RECORDS SHOWN: Begin

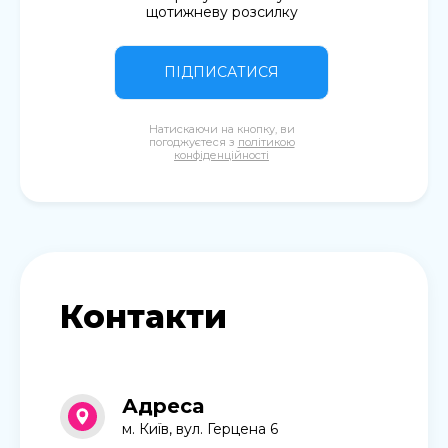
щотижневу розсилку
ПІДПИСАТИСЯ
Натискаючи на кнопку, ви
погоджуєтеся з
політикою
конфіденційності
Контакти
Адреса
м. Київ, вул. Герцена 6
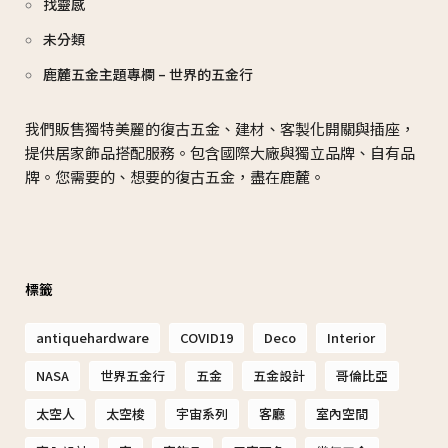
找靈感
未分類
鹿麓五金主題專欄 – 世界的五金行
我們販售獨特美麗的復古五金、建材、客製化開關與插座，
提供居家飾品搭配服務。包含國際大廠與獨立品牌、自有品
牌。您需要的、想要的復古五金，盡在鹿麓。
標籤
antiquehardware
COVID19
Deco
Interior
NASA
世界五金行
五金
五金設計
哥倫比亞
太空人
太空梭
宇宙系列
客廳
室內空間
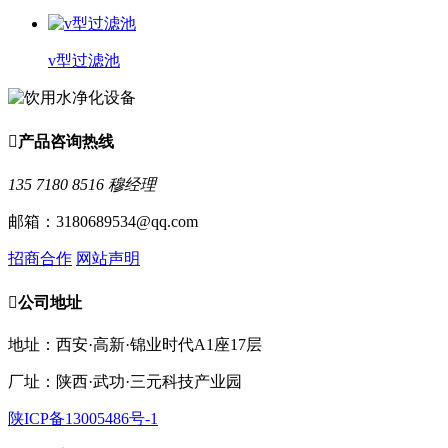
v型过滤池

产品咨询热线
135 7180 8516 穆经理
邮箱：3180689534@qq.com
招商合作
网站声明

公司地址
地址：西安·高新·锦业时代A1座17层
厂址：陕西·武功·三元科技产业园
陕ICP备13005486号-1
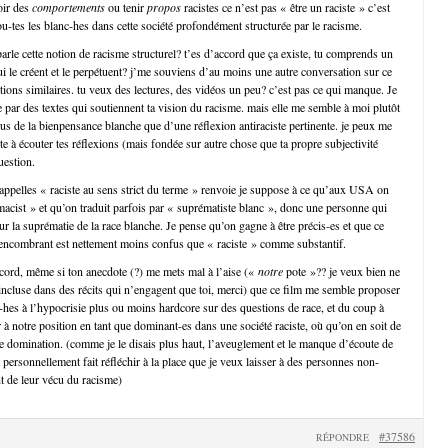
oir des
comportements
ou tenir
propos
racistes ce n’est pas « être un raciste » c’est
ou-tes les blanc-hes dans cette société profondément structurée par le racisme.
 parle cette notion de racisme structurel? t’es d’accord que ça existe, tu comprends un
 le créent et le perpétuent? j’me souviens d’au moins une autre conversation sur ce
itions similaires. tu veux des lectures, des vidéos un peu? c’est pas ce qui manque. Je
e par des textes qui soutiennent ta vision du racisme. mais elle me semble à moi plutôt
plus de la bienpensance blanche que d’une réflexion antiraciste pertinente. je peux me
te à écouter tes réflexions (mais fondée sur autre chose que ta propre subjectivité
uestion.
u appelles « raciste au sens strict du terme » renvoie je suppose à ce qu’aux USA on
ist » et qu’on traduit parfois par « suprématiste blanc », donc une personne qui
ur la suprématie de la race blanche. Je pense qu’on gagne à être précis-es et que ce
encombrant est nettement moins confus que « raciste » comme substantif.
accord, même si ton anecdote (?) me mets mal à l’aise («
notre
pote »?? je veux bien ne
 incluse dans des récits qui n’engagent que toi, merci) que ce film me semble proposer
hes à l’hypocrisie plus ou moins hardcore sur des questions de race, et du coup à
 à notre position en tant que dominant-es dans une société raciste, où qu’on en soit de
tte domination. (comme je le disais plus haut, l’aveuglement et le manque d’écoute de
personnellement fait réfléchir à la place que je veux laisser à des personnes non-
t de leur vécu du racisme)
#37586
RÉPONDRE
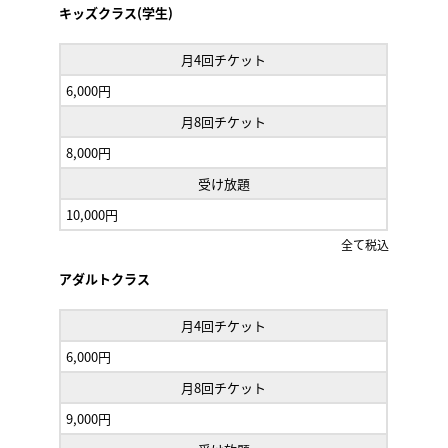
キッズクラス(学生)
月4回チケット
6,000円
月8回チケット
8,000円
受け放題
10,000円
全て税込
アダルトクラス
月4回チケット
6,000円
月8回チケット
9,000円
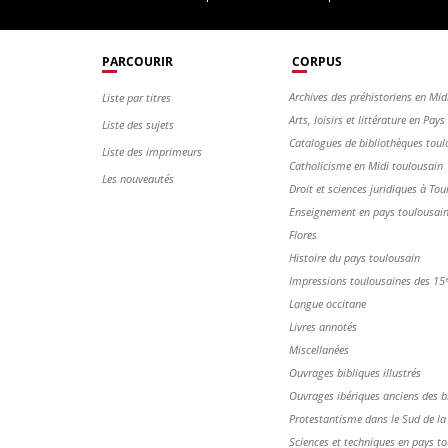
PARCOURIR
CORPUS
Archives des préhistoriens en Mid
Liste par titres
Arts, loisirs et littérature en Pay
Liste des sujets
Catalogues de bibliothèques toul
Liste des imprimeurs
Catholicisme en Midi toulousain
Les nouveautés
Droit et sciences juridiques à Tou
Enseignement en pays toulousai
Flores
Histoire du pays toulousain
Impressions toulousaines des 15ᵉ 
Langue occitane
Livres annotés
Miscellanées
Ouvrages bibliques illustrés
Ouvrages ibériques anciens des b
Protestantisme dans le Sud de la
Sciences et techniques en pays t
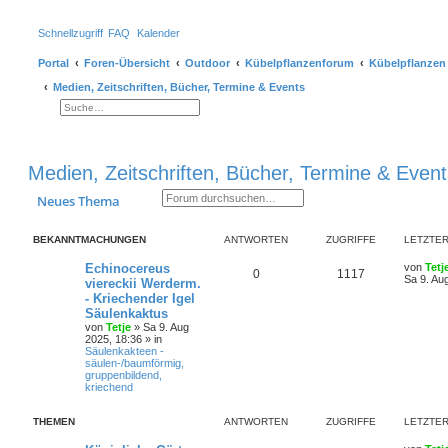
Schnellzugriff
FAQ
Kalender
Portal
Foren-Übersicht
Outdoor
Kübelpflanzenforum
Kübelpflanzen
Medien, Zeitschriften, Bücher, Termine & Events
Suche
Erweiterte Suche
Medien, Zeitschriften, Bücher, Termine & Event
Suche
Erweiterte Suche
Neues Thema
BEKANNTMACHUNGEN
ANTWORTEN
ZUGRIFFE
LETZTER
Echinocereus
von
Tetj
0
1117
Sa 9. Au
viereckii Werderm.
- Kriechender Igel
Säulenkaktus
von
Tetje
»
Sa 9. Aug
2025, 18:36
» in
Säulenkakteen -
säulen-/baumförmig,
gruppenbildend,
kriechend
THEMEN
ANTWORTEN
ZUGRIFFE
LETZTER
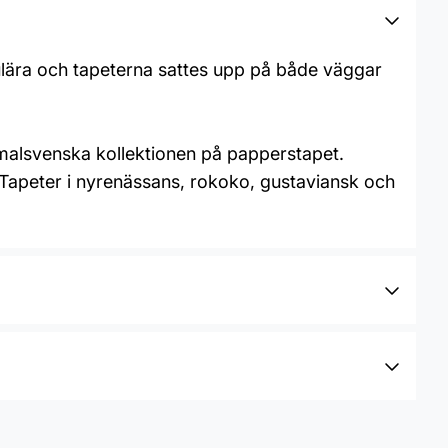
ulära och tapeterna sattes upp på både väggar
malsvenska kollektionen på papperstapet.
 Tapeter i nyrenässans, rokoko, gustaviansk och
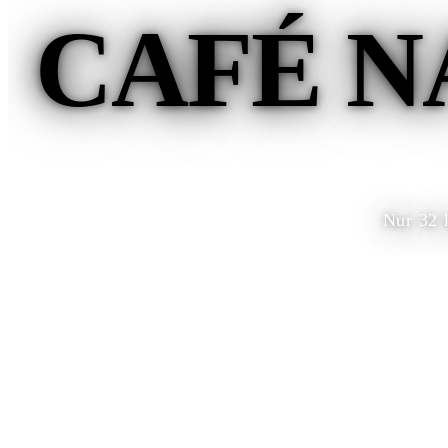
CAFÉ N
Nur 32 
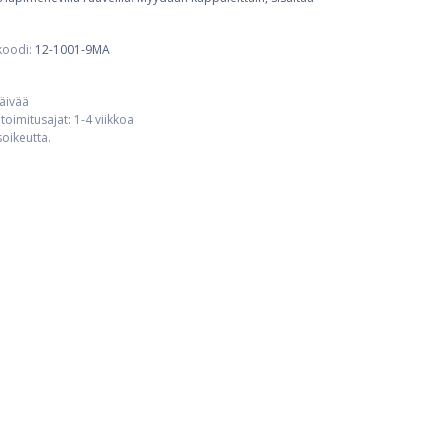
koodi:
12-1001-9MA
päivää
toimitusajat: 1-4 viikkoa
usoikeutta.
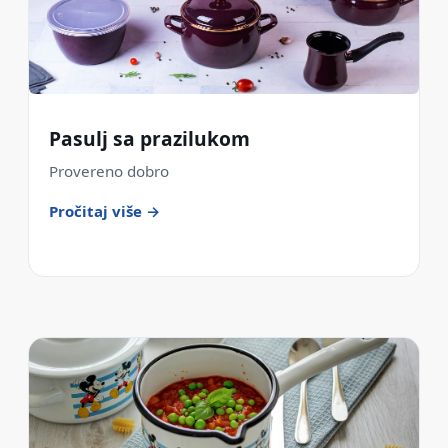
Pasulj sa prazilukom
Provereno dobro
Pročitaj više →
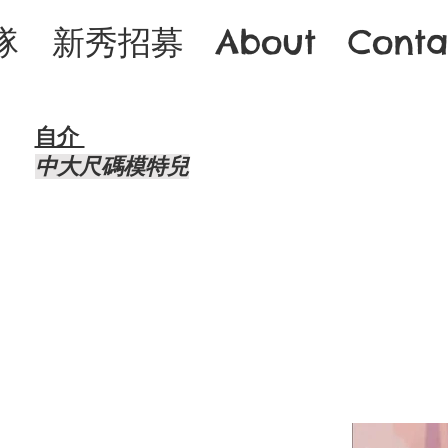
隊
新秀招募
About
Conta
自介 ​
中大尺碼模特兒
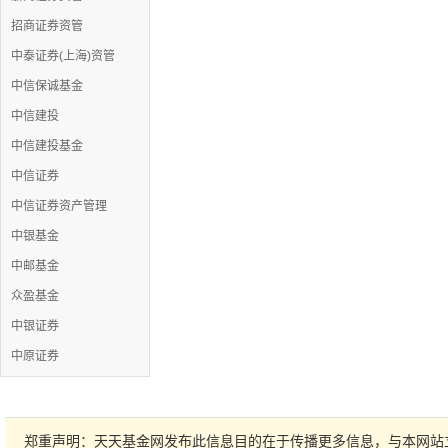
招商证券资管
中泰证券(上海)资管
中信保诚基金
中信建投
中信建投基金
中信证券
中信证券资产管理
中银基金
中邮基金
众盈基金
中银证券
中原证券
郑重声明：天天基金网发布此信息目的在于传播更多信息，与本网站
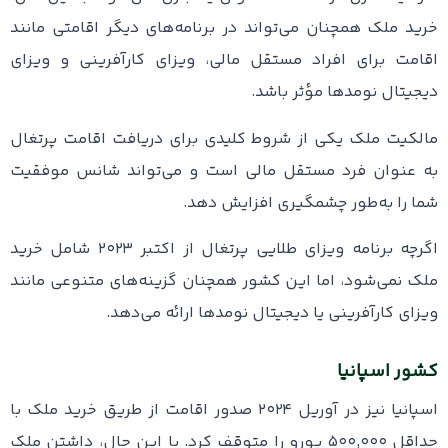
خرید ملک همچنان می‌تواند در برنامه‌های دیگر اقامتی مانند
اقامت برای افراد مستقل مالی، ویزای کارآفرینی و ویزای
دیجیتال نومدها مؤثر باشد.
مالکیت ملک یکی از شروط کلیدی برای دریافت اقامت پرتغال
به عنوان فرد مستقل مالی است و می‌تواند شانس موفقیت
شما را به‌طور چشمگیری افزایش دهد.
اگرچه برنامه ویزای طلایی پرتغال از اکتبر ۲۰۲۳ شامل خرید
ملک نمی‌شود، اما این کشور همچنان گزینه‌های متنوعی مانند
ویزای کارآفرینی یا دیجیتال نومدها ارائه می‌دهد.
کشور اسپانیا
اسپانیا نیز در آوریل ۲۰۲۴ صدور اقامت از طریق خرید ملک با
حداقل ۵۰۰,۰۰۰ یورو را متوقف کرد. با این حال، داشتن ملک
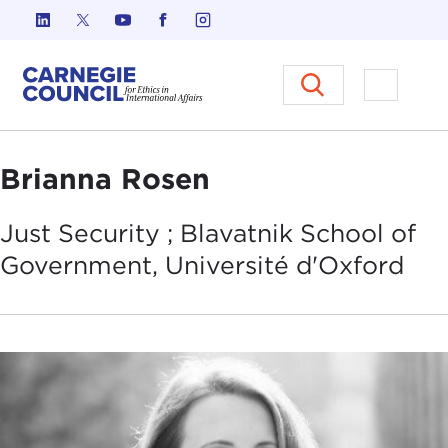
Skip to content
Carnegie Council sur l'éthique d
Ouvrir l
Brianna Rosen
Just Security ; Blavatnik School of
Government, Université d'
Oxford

RECORDS SHOWN: End

TASK BRIEF:
List each line in the listing that contains the string "mais".

EXERCISE ANSWER:
e par des textes qui soutiennent ta vision du racisme. mais elle me semble à moi plutôt
te à écouter tes réflexions (mais fondée sur autre chose que ta propre subjectivité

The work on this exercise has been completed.